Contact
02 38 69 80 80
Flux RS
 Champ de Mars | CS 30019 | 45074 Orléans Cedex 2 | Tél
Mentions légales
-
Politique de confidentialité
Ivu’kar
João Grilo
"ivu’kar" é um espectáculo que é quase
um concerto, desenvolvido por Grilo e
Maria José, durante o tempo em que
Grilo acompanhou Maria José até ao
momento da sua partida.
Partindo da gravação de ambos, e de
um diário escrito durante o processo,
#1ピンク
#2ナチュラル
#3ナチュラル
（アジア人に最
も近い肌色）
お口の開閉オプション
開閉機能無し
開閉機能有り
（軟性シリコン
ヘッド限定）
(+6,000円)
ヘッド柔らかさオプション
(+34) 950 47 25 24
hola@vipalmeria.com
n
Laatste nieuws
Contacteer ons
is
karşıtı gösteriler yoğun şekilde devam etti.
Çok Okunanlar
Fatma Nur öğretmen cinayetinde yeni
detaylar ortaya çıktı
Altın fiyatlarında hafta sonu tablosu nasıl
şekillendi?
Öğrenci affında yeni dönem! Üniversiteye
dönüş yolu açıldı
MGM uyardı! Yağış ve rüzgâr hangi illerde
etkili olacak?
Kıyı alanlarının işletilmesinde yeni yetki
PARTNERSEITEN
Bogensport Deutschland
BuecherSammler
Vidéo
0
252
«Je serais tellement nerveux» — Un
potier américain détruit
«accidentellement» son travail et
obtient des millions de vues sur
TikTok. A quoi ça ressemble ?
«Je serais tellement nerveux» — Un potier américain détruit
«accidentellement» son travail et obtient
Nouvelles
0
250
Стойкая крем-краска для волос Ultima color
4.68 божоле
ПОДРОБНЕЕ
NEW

--

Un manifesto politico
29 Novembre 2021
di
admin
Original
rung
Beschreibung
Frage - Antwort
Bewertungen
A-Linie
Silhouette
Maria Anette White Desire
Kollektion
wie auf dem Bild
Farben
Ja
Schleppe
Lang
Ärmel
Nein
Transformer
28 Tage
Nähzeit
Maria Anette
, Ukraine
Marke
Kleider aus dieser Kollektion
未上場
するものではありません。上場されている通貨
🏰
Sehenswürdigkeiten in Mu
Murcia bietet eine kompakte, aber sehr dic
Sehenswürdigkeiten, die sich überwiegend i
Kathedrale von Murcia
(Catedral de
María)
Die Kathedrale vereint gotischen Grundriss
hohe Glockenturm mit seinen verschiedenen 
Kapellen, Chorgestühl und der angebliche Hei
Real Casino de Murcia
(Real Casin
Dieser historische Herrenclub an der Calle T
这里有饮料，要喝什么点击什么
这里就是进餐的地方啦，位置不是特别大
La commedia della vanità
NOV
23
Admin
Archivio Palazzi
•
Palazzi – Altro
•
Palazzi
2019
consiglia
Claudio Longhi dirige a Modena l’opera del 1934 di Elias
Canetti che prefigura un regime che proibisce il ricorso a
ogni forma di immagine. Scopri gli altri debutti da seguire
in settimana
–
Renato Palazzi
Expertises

WORK TO BE COMPLETED —
Filter the lines above, keeping each one that contains the string "José".

RESPONSE BELOW —
Maria José, durante o tempo em que
Grilo acompanhou Maria José até ao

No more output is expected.